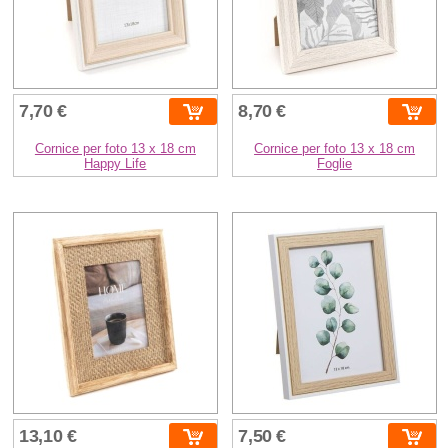
7,70 €
8,70 €
Cornice per foto 13 x 18 cm
Cornice per foto 13 x 18 cm
Happy Life
Foglie
13,10 €
7,50 €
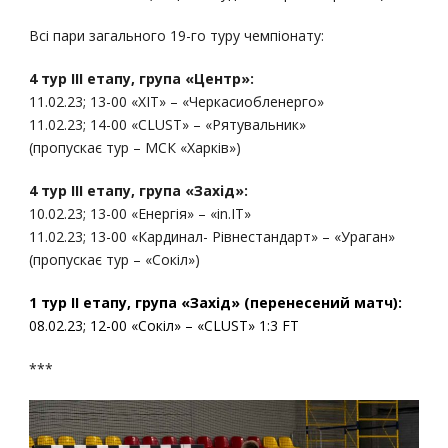
Всі пари загального 19-го туру чемпіонату:
4 тур ІІІ етапу, група «Центр»:
11.02.23; 13-00 «ХІТ» – «Черкасиобленерго»
11.02.23; 14-00 «CLUST» – «Рятувальник»
(пропускає тур – МСК «Харків»)
4 тур ІІІ етапу, група «Захід»:
10.02.23; 13-00 «Енергія» – «іn.IT»
11.02.23; 13-00 «Кардинал- Рівнестандарт» – «Ураган»
(пропускає тур – «Сокіл»)
1 тур ІІ етапу, група «Захід» (перенесений матч):
08.02.23; 12-00 «Сокіл» – «CLUST» 1:3 FT
***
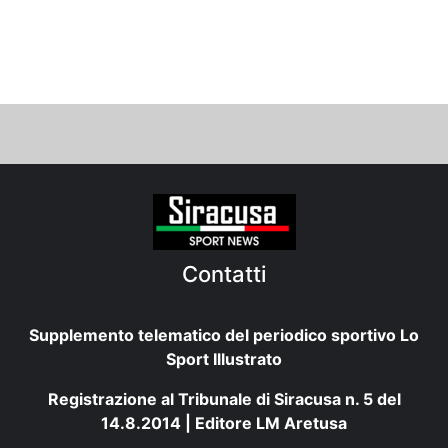
Contatti
Supplemento telematico del periodico sportivo Lo
Sport Illustrato
Registrazione al Tribunale di Siracusa n. 5 del
14.8.2014 | Editore LM Aretusa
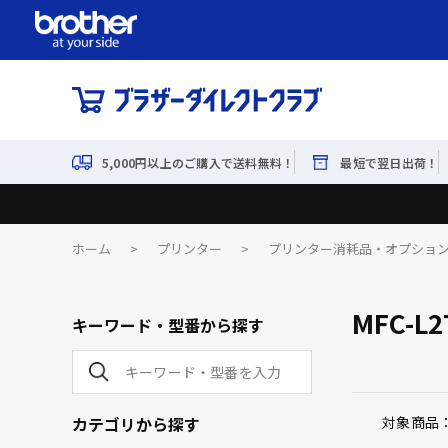
5,000円以上のご購入で送料無料！
最短で翌日出荷！
ホーム
>
プリンター
>
プリンター消耗品・オプショ
MFC-L
キーワード・型番から探す
カテゴリから探す
対象商品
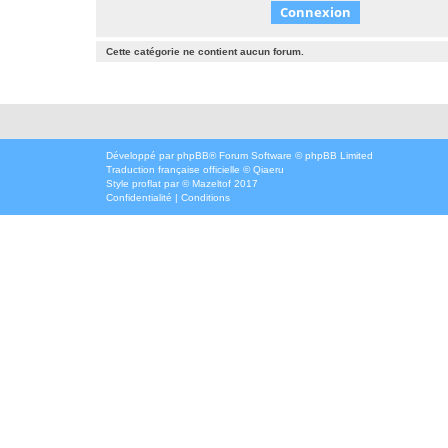
Cette catégorie ne contient aucun forum.
Développé par
phpBB
® Forum Software © phpBB Limited
Traduction française officielle
©
Qiaeru
Style
proflat
par ©
Mazeltof
2017
Confidentialité
|
Conditions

____________________

## Exercise brief
The expected output is every line of the data, unchanged, with the pictures skipped.

## Reply to the exercise
7,70 €
8,70 €
Cornice per foto 13 x 18 cm
Cornice per foto 13 x 18 cm
Happy Life
Foglie
13,10 €
7,50 €
Всі пари загального 19-го туру чемпіонату:
4 тур ІІІ етапу, група «Центр»:
11.02.23; 13-00 «ХІТ» – «Черкасиобленерго»
11.02.23; 14-00 «CLUST» – «Рятувальник»
(пропускає тур – МСК «Харків»)
4 тур ІІІ етапу, група «Захід»:
10.02.23; 13-00 «Енергія» – «іn.IT»
11.02.23; 13-00 «Кардинал- Рівнестандарт» – «Ураган»
(пропускає тур – «Сокіл»)
1 тур ІІ етапу, група «Захід» (перенесений матч):
08.02.23; 12-00 «Сокіл» – «CLUST» 1:3 FT
***
Contatti
Supplemento telematico del periodico sportivo Lo
Sport Illustrato
Registrazione al Tribunale di Siracusa n. 5 del
14.8.2014 | Editore LM Aretusa
5,000円以上のご購入で送料無料！
最短で翌日出荷！
ホーム
>
プリンター
>
プリンター消耗品・オプショ
MFC-L
キーワード・型番から探す
カテゴリから探す
対象商品
Cette catégorie ne contient aucun forum.
Développé par
phpBB
® Forum Software © phpBB Limited
Traduction française officielle
©
Qiaeru
Style
proflat
par ©
Mazeltof
2017
Confidentialité
|
Conditions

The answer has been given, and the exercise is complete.